Morning and Evening, by Charles Spurgeon (as a devotional aid)


Blessings, 

Jie-huli


----------



## wsw201 (Apr 7, 2005)

Knowing God - J.I. Packer. This is an excellent book for those who are new to Christianity. But first and foremost he needs to read the Scriptures!


----------



## WrittenFromUtopia (Apr 7, 2005)

_Chosen by God_ by R.C. Sproul

Let him know immediately how he was saved through God's amazing grace.


----------



## lwadkins (Apr 7, 2005)

> _Originally posted by wsw201_
> Knowing God - J.I. Packer. This is an excellent book for those who are new to Christianity. But first and foremost he needs to read the Scriptures!



Knowing God was one of the first I read, felt it gave me a great start in understanding, when read supplementing my Scripture reading.


----------



## yeutter (Apr 7, 2005)

Reformed Confessions Harnonized edited by Joel Beeke and Sinclair Ferguson


----------



## VirginiaHuguenot (Apr 8, 2005)

1. A good translation of the Bible. 

2. A psalter.

3. Reformed Confessions (Westminster, Heidelberg, 3 Forms of Unity) and Catechisms

4. Study guide or commentary on the same (G.I. Williamson, David Dickson, Ursinus, etc.)

5. Calvin's _Institutes_

6. Westminster Directory for Family Worship

7. Commentaries on the Bible (Calvin, Henry, Poole, etc.)

8. Devotional literature (Spurgeon, Henry, Bunyan, Beeke, etc.)

9. Puritan reading: (_Pilgrim's Progress_, _The Christian in Complete Armour_, _A Christian Directory_, _The Ten Commandments_, _The Christian's Great Interest_, _Rare Jewel of Christian Contentment_, etc.)

10. Christian biographies (Luther, Calvin, Augustine, Knox, Edwards, Bunyan, Machen, Van Til, etc.)

Further suggested reading: 

Puritan Reading

Library List


----------



## wsw201 (Apr 8, 2005)

Tim,

One suggestion. Since your friend is new to Christianity, you may not want to overwhelm him with too much. All of these suggestions are excellent, especially Andrews suggestion of getting a good translation of the Bible (NKJV or ESV) maybe even a study Bible. But you might want to ease him into all of this. Also he will be asking questions so you need to be prepared to give answers! So if you give him any of these book recommendations, you need to be familiar with them.


----------



## VirginiaHuguenot (Apr 8, 2005)

I agree with Wayne that you don't want to overload or overwhelm a new convert. In my own experience, however, I wish that I had been exposed earlier to the older Puritan writings and Reformed classics. I had the hunger to read good Christian literature but not the knowledge to know what was out there and available. Each person's situation is different, of course. 

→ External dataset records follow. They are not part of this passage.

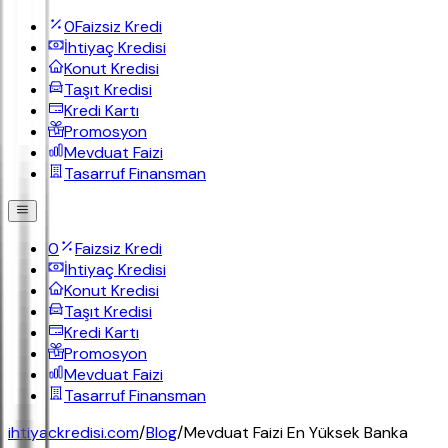
0
Faizsiz Kredi
İhtiyaç Kredisi
Konut Kredisi
Taşıt Kredisi
Kredi Kartı
Promosyon
Mevduat Faizi
Tasarruf Finansman
0
Faizsiz Kredi
İhtiyaç Kredisi
Konut Kredisi
Taşıt Kredisi
Kredi Kartı
Promosyon
Mevduat Faizi
Tasarruf Finansman
ihtiyackredisi.com
/
Blog
/
Mevduat Faizi En Yüksek Banka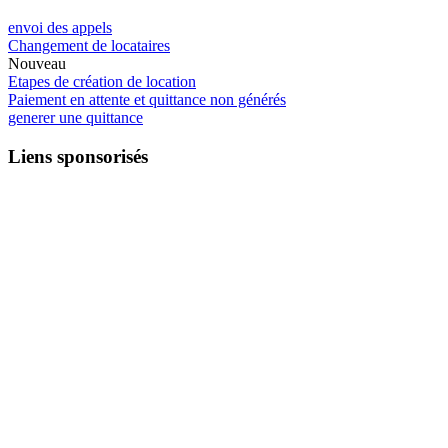
envoi des appels
Changement de locataires
Nouveau
Etapes de création de location
Paiement en attente et quittance non générés
generer une quittance
Liens sponsorisés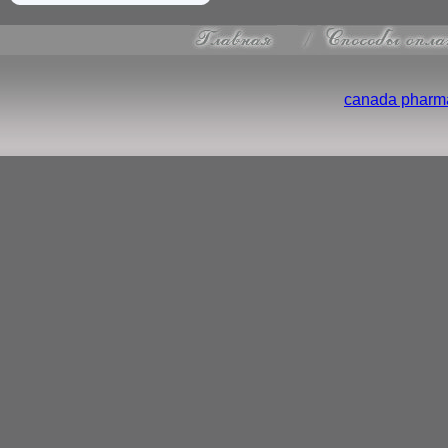
canada pharma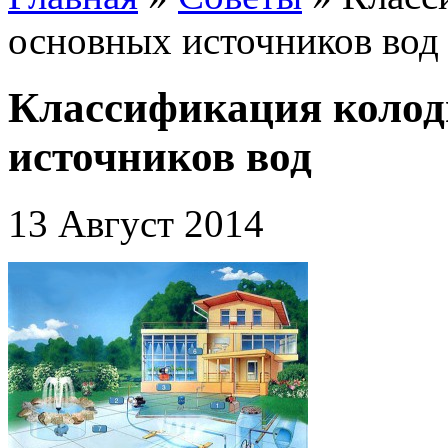
основных источников вод
Классификация колод
источников вод
13 Август 2014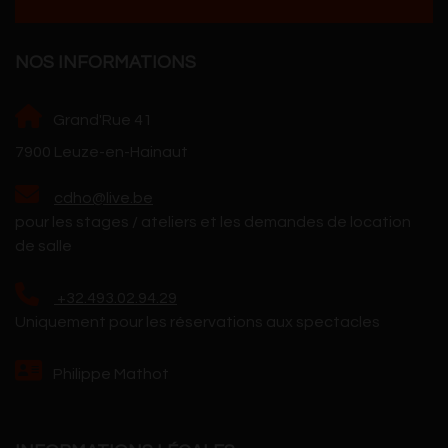
NOS INFORMATIONS
Grand'Rue 41
7900 Leuze-en-Hainaut
cdho@live.be
pour les stages / ateliers et les demandes de location
de salle
+32.493.02.94.29
Uniquement pour les réservations aux spectacles
Philippe Mathot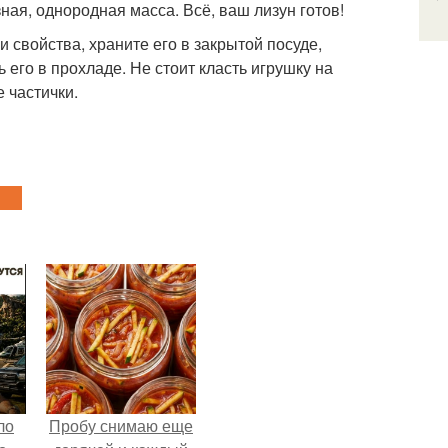
ная, однородная масса. Всё, ваш лизун готов!
 свойства, храните его в закрытой посуде,
 его в прохладе. Не стоит класть игрушку на
 частички.
ло
Пробу снимаю еще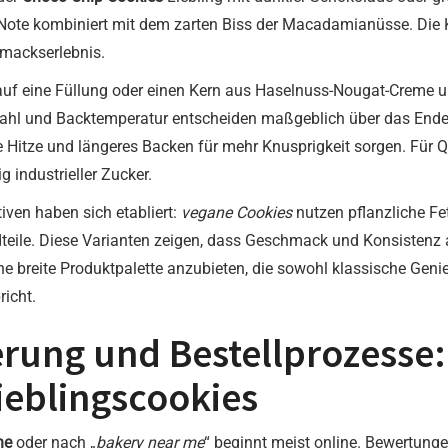
ge Note kombiniert mit dem zarten Biss der Macadamianüsse. Die
mackserlebnis.
uf eine Füllung oder einen Kern aus Haselnuss-Nougat-Creme un
ahl und Backtemperatur entscheiden maßgeblich über das Ender
 Hitze und längeres Backen für mehr Knusprigkeit sorgen. Für 
industrieller Zucker.
tiven haben sich etabliert:
vegane Cookies
nutzen pflanzliche Fe
eile. Diese Varianten zeigen, dass Geschmack und Konsistenz a
ine breite Produktpalette anzubieten, die sowohl klassische Geni
icht.
erung und Bestellprozesse:
Lieblingscookies
he
oder nach „
bakery near me
“ beginnt meist online. Bewertun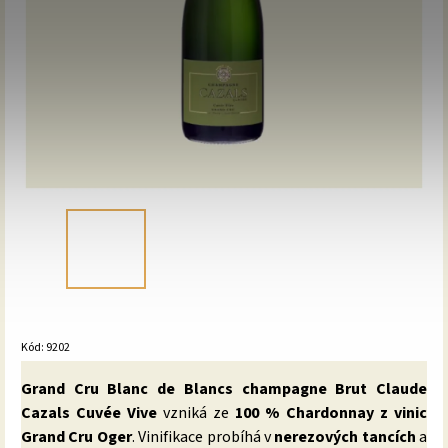
Kód:
9202
Grand Cru Blanc de Blancs champagne Brut Claude
Cazals Cuvée Vive
vzniká ze
100 % Chardonnay z vinic
Grand Cru Oger
. Vinifikace probíhá v
nerezových tancích
a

To my earlier list, I would add a good read-the-Bible-in-one-year plan, like that by M'Cheyne.


----------



## Solo Christo (Apr 8, 2005)

I usually suggest "All of Grace" by Spurgeon.

Also, I realize that his theology is a bit off, but "Mere Christianity" by C.S. Lewis gave me something to ponder when I was a lost sinner.


----------



## VirginiaHuguenot (Jun 12, 2005)

More good reading material for the young or old in-the-Lord is one of the more neglected of the documents produced by the Westminster Assembly:

Sum of Saving Knowledge


----------



## WrittenFromUtopia (Jun 12, 2005)

> _Originally posted by Solo Christo_
> I usually suggest "All of Grace" by Spurgeon.
> 
> Also, I realize that his theology is a bit off, but "Mere Christianity" by C.S. Lewis gave me something to ponder when I was a lost sinner.



All of Grace is an excellent book.


----------



## New wine skin (Jun 12, 2005)

My favs

Dr Schaeffer, "How should we then live?"

combined w Lewis Mere Christianity

This gets him started with proper world view, issues of discernment, depravity of man, and puts in context of history. 

Follow up w Piper or Sproul as mentioned in previous posts so he understands grace, atonement, etc.. 

my two cents


----------



## govols (Jun 13, 2005)

"Welcome to the Family" - MacArthur
"Bitesize Theology" - Peter Jeffery


----------



## PuritanCovenanter (Jun 13, 2005)

Truths that Transform Is a great book. I highly recommend it.

Partial review from Amazon.com
This is a short and concise book dealing with major Bible themes from a Reformed/Presbyterian perspective. D. James Kennedy is a pastor at Coral Ridge Presbyterian Church. This book is not technical, but it deals with Bible themes effectively. I would recommend this book to laypeople trying to understand doctrines like predestination, God's sovereignty, and humanity under sin. 


[Edited on 6-13-2005 by puritancovenanter]


----------



## Puddleglum (Jun 13, 2005)

Bitesize Theology is good. Jeffery is very easy reading; good if your friend is intimidated by reading!


----------